Missouri

- State Population: 6,126,452
- Local Health Departments: 114
- Frequent Public Health Emergencies: Tornadoes, Flooding, Fires
- Key Emergency Operations Center Activations: 2020: COVID-19 Pandemic; 2019: Winter Weather, Flooding; 2018: Kansas City Foodborne Illness, February: Malden Tornado
- CDC PHEP Funding:
FY 2021: $11,007,602
FY 2020: $10,691,802 - CDC Crisis Response Funding: COVID-19
FY 2021: $36,895,449
FY 2020: $13,749,947
- Epidemiologists: 8
- Laboratorians: 7
- Health Professionals: 3
- Other*: 8
*Includes IT specialists, administrative staff, statisticians, and other positions
- Public Health Laboratory Testing
- Public Health Surveillance and Epidemiologic Investigation
- Emergency Operations Coordination
- Community Preparedness
- Medical Materiel Management and Distribution

In Missouri, the PHEP program developed the Missouri Mortuary Operations Response Team (MOMORT), a disaster fatality response team for incidents involving fatalities. After a boat with 31 people on a recreational lake capsized in July 2018 killing 17 passengers, three MOMORT members responded with supplies to provide to the local coroner’s office for use and helped identify and process the fatalities. Behavioral health teams—also supported through PHEP— counseled survivors, victims’ families, and members of the public who witnessed the incident immediately following the incident and for weeks following.

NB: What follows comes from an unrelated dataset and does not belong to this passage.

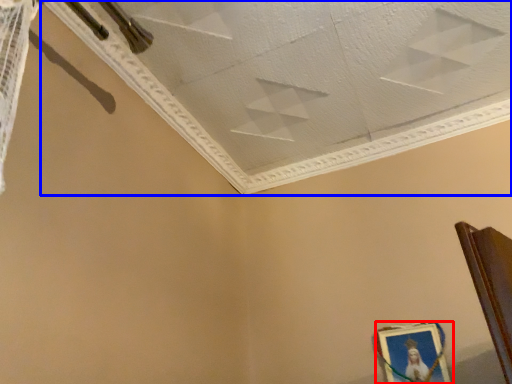 Question: Which point is closer to the camera, picture frame (highlighted by a red box) or wide (highlighted by a blue box)?

Choices:
 (A) picture frame
 (B) wide

Answer: (B) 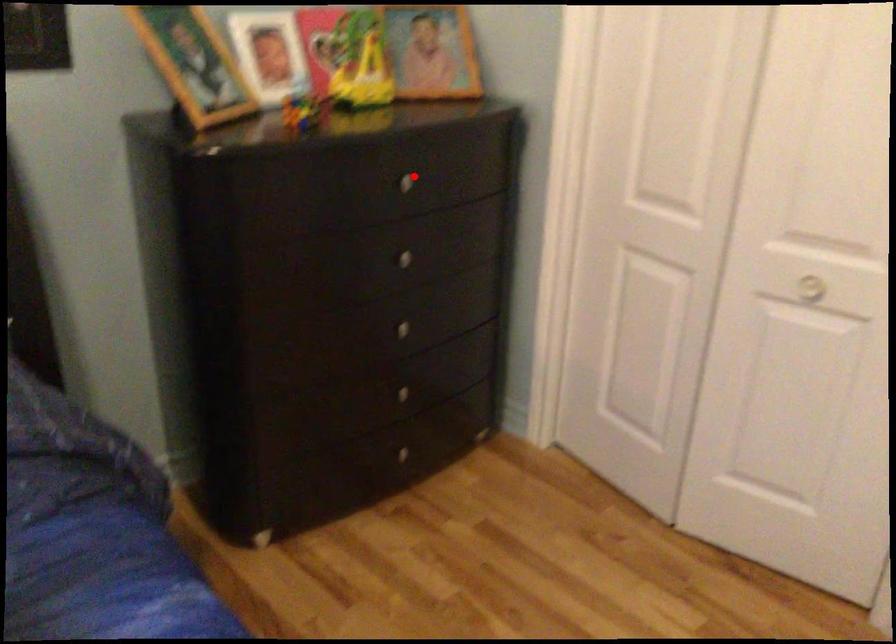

Local health departments in Missouri use PHEP funds to establish dedicated medication dispensing sites within each jurisdiction and train partners on how to provide life-saving medication to employees, family members, and customers during a public health emergency. There are 916 dispensing sites in Missouri as of October, 2017. In a statewide emergency, this dispensing operation could reduce the burden on local health departments by as much as 25%, while helping ensure that people have fast access to lifesaving medicine.